Both Viki and DramaFever have almost the same gigantic catalog of dramas free to anyone, with a wide selection of movies available to members. Like DramaFever, Viki offers a couple exclusive dramas each cycle. Both have frequent repetitive commercial breaks if you don’t have a membership; both offer premium memberships that cut the ads and make streaming available on mobile devices. However, Viki has just one membership level that gets you everything at around the same price as DramaFever’s middle-level membership.

Viki is my preferred drama site, and the reason why comes down to the first point: the fan interaction. By and large the fan subs are the best, and I just think it’s really cool that Viki is so supportive of and catering to the fans.

Pros: Fan subs/best subs; Free with ads; Only one membership level gets you everything.
Cons: Frequent repetitive ads; Need a membership for latest episodes of their exclusive shows and for use on mobile devices.

ondemand-koreaOn Demand Korea

On Demand Korea is a newer website I learned about recently. Because it’s so recent it reminds me of Hulu in my early drama watching days: decent-but-not-huge selection, with few ads. There’s an average of three ad breaks per episode, with the occasional option to skip the ad after a few seconds (like on YouTube). Of course this may quickly change, just like it did for the bigger sites.

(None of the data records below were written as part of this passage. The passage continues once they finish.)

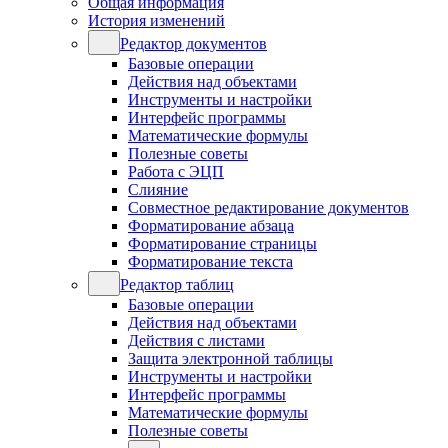
Общая информация
История изменений
Редактор документов
Базовые операции
Действия над объектами
Инструменты и настройки
Интерфейс программы
Математические формулы
Полезные советы
Работа с ЭЦП
Слияние
Совместное редактирование документов
Форматирование абзаца
Форматирование страницы
Форматирование текста
Редактор таблиц
Базовые операции
Действия над объектами
Действия с листами
Защита электронной таблицы
Инструменты и настройки
Интерфейс программы
Математические формулы
Полезные советы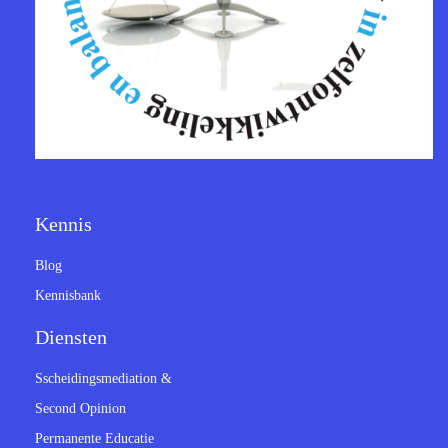
Kennis
Blog
Kennisbank
Diensten
Sscheidingsmediation &
Second Opinion
Permanente Educatie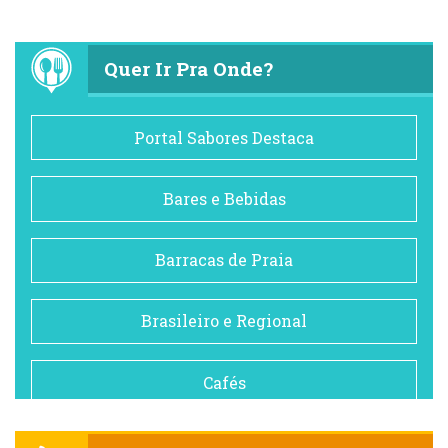
Quer Ir Pra Onde?
Portal Sabores Destaca
Bares e Bebidas
Barracas de Praia
Brasileiro e Regional
Cafés
Churrascarias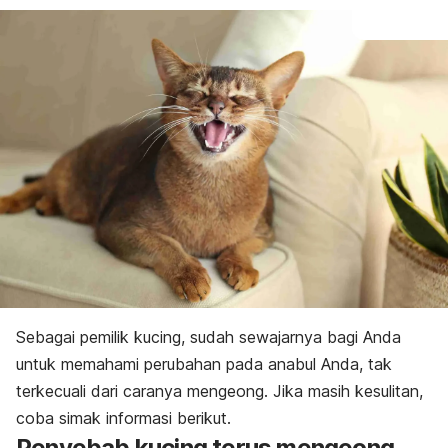
Sebagai pemilik kucing, sudah sewajarnya bagi Anda
untuk memahami perubahan pada anabul Anda, tak
terkecuali dari caranya mengeong. Jika masih kesulitan,
coba simak informasi berikut.
Penyebab kucing terus mengeong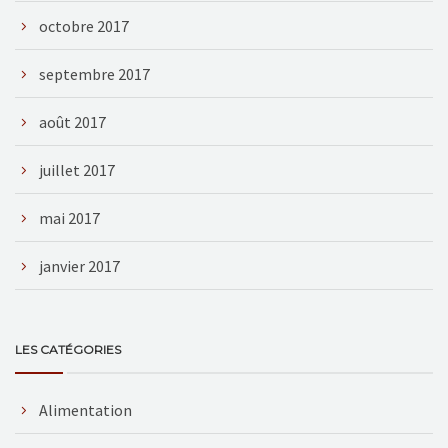
octobre 2017
septembre 2017
août 2017
juillet 2017
mai 2017
janvier 2017
LES CATÉGORIES
Alimentation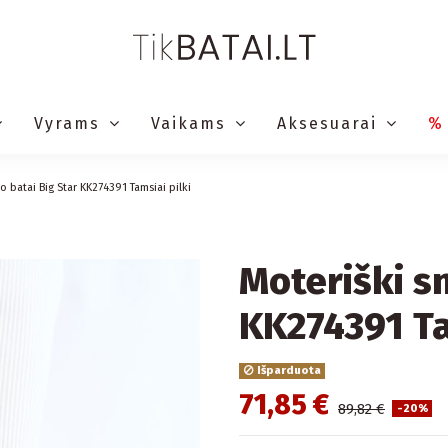
Vyrams
Vaikams
Aksesuarai
%
o batai Big Star KK274391 Tamsiai pilki
Moteriški sn
KK274391 Ta
Išparduota
71,85 €
89,82 €
-20%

On Demand Korea also includes the widest range of content from Korea; in addition to dramas, variety shows, and movies (which Viki and DramaFever also have), you can watch sports, news, documentaries, and the like, making it a more attractive option for any expats or those interested in learning more about Korean culture in general. With subtitles in English and Chinese, and a bigger, better selection of dramas than Netflix, On Demand Korea is a great option for newcomers and seasoned kdrama fans alike.

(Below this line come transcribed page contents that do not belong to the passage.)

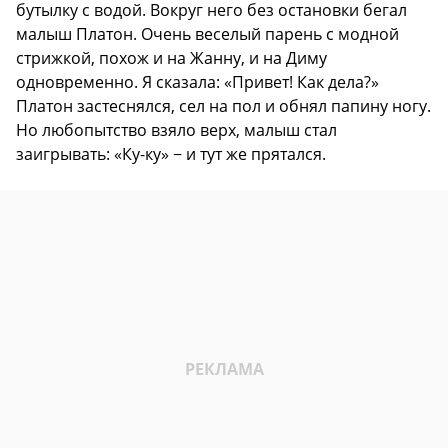
бутылку с водой. Вокруг него без остановки бегал
малыш Платон. Очень веселый парень с модной
стрижкой, похож и на Жанну, и на Диму
одновременно. Я сказала: «Привет! Как дела?»
Платон застеснялся, сел на пол и обнял папину ногу.
Но любопытство взяло верх, малыш стал
заигрывать: «Ку-ку» − и тут же прятался.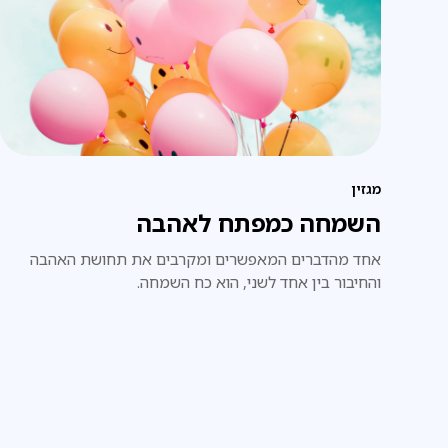
מגזין
השמחה כמפתח לאהבה
אחד מהדברים המאפשרים ומקרבים את תחושת האהבה
והחיבור בין אחד לשני, הוא כח השמחה.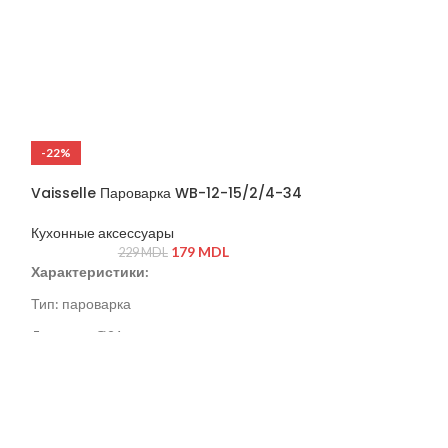
-22%
-37%
Vaisselle Пароварка WB-12-15/2/4-34
Кухонные аксессуары
179
MDL
229
MDL
Характеристики:
Тип: пароварка
Диаметр: Ø21 см
Высота: 13 см
Материал: нержавеющая сталь
Ручка: металлическая с силиконовой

Pros: Fewer less annoying ads; Can watch on mobile devices without a membership.
Cons: Most expensive membership of the three big drama sites ($7/month, only DramaFever’s top membership level is more expensive); Smaller collection than the two bigger sites.

Miscellaneous

If you have a favorite media device, try searching its app list – in addition to the sites listed above, you might find other options. For example, my Fire TV has two apps, KORTV and MBC On Demand, that provide some kdramas directly from the original Korean broadcasters (MBC, in fact, is one of the major Korean broadcasting stations). They have ads, but frankly I prefer the MBC On Demand format to DramaFever’s Fire TV app; it’s much easier to fast forward and rewind. So search your app stores, because you never know what you might find.